*What you are asked to do:* Within the entries below, find the portion that opens with the line containing "1.6 Millions" and closes with the line containing "حقوقي - كليات حقوق - حقوق طبيعي و مكاتب فلسفي". Retype that portion exactly and only.

*Dataset entries:*
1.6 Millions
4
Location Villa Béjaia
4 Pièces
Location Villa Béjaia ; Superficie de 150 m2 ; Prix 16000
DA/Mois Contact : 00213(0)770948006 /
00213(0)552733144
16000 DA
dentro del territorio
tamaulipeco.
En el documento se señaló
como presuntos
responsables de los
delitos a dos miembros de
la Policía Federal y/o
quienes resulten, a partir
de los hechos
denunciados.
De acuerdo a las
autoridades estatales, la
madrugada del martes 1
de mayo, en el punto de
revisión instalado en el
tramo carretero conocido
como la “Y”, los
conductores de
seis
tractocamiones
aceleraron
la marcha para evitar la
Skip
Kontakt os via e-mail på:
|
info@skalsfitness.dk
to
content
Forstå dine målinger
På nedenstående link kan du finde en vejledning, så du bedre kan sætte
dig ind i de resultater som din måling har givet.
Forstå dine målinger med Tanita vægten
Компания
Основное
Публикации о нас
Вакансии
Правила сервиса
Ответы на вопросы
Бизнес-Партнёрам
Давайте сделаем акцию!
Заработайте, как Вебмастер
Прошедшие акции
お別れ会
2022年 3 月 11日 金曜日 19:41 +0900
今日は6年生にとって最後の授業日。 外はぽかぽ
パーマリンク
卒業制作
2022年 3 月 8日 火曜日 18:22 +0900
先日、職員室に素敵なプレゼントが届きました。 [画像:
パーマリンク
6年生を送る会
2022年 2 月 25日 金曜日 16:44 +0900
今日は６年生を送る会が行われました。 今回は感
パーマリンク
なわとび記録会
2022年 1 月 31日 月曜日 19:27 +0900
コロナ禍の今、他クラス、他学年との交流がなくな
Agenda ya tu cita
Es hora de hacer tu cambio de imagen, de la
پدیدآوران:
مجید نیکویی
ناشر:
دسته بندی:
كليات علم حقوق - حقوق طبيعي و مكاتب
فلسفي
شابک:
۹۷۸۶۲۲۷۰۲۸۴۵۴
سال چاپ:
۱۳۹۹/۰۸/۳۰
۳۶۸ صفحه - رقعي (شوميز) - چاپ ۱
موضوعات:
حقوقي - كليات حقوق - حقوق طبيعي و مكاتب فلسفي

...

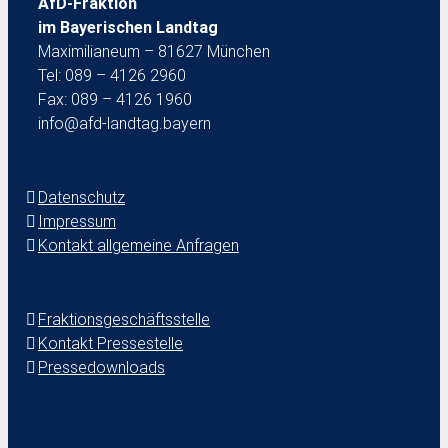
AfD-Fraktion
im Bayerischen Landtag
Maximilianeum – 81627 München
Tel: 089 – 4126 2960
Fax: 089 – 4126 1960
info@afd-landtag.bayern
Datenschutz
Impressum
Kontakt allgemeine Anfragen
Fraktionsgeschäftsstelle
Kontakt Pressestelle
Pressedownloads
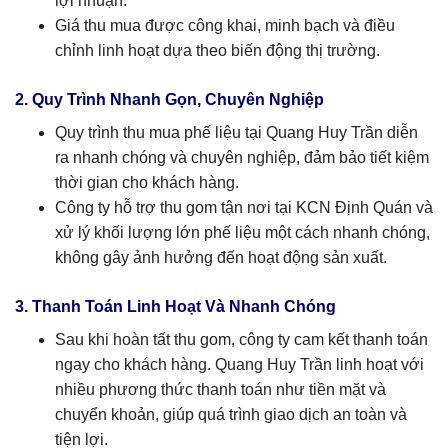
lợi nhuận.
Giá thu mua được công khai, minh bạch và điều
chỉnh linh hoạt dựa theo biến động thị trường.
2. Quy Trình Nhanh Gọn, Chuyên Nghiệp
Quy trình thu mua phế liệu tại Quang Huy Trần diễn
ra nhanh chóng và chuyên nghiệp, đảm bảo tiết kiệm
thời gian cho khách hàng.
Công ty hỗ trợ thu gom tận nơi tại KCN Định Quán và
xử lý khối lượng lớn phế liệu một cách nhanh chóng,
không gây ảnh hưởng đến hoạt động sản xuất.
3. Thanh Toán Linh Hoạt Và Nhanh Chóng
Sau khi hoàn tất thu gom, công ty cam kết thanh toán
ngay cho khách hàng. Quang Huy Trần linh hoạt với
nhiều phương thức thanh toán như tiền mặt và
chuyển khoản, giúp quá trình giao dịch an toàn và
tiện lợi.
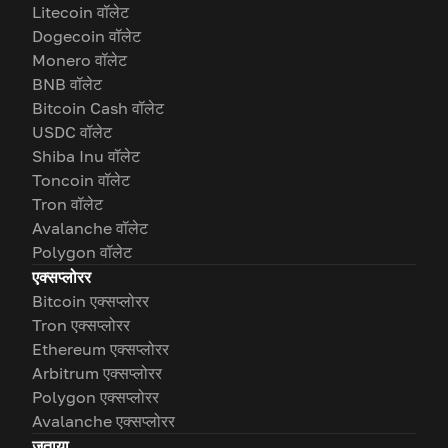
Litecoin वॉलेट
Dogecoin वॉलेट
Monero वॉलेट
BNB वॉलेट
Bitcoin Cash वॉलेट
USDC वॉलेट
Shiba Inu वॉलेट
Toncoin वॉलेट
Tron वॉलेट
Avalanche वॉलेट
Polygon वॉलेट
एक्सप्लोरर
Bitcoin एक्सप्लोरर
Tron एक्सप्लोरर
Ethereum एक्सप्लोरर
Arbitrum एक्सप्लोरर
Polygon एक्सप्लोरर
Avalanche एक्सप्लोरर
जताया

--

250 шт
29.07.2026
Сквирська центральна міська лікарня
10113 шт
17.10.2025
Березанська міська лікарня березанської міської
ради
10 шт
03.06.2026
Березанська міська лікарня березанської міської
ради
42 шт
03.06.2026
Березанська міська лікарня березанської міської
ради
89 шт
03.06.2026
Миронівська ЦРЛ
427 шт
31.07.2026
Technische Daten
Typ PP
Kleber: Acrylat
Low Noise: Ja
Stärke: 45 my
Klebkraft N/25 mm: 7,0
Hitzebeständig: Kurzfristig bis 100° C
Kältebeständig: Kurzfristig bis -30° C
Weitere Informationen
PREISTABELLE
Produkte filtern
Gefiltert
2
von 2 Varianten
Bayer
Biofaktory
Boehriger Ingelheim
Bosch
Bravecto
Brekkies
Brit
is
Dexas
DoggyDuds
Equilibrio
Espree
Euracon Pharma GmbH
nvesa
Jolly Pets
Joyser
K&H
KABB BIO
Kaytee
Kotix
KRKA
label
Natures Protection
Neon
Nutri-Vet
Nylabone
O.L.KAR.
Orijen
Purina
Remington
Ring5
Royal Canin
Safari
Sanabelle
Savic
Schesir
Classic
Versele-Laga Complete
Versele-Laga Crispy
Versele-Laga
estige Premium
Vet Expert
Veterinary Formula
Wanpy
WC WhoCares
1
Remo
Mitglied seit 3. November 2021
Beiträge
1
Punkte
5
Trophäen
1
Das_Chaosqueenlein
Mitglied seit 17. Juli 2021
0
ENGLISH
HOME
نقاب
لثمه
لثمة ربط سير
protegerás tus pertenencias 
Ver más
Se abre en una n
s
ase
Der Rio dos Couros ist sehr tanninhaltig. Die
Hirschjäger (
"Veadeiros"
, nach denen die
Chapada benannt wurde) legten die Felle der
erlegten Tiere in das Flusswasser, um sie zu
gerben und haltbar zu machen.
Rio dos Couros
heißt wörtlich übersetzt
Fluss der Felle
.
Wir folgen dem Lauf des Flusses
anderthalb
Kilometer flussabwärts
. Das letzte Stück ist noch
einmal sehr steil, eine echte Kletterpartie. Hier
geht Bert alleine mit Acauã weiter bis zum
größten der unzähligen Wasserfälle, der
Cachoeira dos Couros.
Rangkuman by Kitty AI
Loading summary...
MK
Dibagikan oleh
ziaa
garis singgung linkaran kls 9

*Exercise answer:*
1.6 Millions
4
Location Villa Béjaia
4 Pièces
Location Villa Béjaia ; Superficie de 150 m2 ; Prix 16000
DA/Mois Contact : 00213(0)770948006 /
00213(0)552733144
16000 DA
dentro del territorio
tamaulipeco.
En el documento se señaló
como presuntos
responsables de los
delitos a dos miembros de
la Policía Federal y/o
quienes resulten, a partir
de los hechos
denunciados.
De acuerdo a las
autoridades estatales, la
madrugada del martes 1
de mayo, en el punto de
revisión instalado en el
tramo carretero conocido
como la “Y”, los
conductores de
seis
tractocamiones
aceleraron
la marcha para evitar la
Skip
Kontakt os via e-mail på:
|
info@skalsfitness.dk
to
content
Forstå dine målinger
På nedenstående link kan du finde en vejledning, så du bedre kan sætte
dig ind i de resultater som din måling har givet.
Forstå dine målinger med Tanita vægten
Компания
Основное
Публикации о нас
Вакансии
Правила сервиса
Ответы на вопросы
Бизнес-Партнёрам
Давайте сделаем акцию!
Заработайте, как Вебмастер
Прошедшие акции
お別れ会
2022年 3 月 11日 金曜日 19:41 +0900
今日は6年生にとって最後の授業日。 外はぽかぽ
パーマリンク
卒業制作
2022年 3 月 8日 火曜日 18:22 +0900
先日、職員室に素敵なプレゼントが届きました。 [画像:
パーマリンク
6年生を送る会
2022年 2 月 25日 金曜日 16:44 +0900
今日は６年生を送る会が行われました。 今回は感
パーマリンク
なわとび記録会
2022年 1 月 31日 月曜日 19:27 +0900
コロナ禍の今、他クラス、他学年との交流がなくな
Agenda ya tu cita
Es hora de hacer tu cambio de imagen, de la
پدیدآوران:
مجید نیکویی
ناشر:
دسته بندی:
كليات علم حقوق - حقوق طبيعي و مكاتب
فلسفي
شابک:
۹۷۸۶۲۲۷۰۲۸۴۵۴
سال چاپ:
۱۳۹۹/۰۸/۳۰
۳۶۸ صفحه - رقعي (شوميز) - چاپ ۱
موضوعات:
حقوقي - كليات حقوق - حقوق طبيعي و مكاتب فلسفي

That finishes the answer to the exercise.